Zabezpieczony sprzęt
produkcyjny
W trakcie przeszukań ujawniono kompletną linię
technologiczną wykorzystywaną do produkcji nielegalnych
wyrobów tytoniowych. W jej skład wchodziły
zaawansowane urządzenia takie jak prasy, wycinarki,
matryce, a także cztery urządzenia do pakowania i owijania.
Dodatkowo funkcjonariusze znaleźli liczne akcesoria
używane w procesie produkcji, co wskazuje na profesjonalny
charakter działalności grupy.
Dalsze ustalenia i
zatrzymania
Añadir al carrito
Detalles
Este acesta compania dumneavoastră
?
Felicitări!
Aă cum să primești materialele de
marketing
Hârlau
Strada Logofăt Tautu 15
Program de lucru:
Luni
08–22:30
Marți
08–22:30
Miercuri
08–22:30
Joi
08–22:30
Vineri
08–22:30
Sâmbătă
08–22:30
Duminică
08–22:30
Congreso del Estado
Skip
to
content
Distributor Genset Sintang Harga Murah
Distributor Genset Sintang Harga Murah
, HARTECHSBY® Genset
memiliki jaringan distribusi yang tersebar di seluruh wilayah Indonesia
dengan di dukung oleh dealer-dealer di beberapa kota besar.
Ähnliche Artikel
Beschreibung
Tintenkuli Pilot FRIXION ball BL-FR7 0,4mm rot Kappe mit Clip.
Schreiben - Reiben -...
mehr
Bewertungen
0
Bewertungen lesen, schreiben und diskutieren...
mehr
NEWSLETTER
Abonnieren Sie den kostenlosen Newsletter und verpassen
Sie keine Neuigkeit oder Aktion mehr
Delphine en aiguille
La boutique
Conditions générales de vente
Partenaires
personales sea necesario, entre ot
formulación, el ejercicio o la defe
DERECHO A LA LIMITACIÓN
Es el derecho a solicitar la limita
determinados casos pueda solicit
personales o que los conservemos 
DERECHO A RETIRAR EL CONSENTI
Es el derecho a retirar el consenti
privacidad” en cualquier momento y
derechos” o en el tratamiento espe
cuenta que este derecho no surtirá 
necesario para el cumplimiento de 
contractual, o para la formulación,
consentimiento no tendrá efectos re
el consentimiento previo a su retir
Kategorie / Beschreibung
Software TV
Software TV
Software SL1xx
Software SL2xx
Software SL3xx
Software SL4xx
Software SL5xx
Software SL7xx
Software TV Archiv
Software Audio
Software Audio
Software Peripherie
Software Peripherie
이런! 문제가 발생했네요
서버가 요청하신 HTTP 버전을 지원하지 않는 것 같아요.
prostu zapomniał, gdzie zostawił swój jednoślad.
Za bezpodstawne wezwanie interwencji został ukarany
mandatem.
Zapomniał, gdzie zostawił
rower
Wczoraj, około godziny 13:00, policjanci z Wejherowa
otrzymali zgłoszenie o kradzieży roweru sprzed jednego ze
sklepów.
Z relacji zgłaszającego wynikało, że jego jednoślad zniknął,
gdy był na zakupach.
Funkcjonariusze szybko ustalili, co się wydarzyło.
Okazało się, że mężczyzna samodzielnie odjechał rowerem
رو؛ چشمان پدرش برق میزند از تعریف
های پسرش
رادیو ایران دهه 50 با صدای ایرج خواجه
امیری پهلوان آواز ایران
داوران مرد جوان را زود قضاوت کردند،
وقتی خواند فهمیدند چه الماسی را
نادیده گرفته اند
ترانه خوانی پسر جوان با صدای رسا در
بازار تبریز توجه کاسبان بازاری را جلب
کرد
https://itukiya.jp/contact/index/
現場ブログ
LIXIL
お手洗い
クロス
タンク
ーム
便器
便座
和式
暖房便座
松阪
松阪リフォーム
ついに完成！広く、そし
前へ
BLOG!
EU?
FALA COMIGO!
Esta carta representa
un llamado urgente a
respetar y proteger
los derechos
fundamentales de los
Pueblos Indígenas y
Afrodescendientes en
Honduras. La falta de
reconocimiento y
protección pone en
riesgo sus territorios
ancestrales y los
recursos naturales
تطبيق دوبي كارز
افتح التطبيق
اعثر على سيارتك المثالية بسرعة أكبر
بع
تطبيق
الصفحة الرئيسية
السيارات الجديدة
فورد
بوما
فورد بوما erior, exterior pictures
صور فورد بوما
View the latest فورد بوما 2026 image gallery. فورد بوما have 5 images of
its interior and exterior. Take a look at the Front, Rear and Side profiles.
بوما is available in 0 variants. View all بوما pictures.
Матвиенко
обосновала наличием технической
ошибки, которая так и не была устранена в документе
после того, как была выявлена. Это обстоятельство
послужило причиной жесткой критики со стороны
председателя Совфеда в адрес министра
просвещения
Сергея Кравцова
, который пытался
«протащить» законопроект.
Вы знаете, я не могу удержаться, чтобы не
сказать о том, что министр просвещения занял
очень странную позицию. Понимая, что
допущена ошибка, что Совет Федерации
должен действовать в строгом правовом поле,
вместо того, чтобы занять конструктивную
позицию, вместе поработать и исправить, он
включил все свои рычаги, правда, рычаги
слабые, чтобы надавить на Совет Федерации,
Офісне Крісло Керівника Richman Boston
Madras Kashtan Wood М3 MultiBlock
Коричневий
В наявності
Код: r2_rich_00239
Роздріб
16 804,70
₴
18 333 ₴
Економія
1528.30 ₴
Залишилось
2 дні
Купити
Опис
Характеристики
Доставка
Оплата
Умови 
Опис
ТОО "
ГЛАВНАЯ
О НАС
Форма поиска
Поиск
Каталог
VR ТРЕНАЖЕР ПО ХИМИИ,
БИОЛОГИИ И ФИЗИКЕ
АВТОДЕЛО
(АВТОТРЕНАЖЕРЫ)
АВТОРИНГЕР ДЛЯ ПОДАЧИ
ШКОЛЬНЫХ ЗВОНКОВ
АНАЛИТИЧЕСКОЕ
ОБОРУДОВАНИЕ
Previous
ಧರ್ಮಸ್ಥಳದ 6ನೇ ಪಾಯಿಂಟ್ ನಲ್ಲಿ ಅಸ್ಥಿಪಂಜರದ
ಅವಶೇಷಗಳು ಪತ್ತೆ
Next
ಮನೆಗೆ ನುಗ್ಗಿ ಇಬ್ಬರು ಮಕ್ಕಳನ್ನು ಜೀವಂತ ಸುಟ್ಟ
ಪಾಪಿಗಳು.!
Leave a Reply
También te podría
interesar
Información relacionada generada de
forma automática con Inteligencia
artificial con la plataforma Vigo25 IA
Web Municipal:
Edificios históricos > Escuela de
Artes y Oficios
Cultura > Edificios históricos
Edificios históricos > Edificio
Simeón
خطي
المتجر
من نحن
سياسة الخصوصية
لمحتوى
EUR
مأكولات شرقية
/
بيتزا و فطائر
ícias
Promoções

=====

» What is being asked: Identify each line in the entries with the word "Bewertungen" and copy it.

» Written solution:
Bewertungen
Bewertungen lesen, schreiben und diskutieren...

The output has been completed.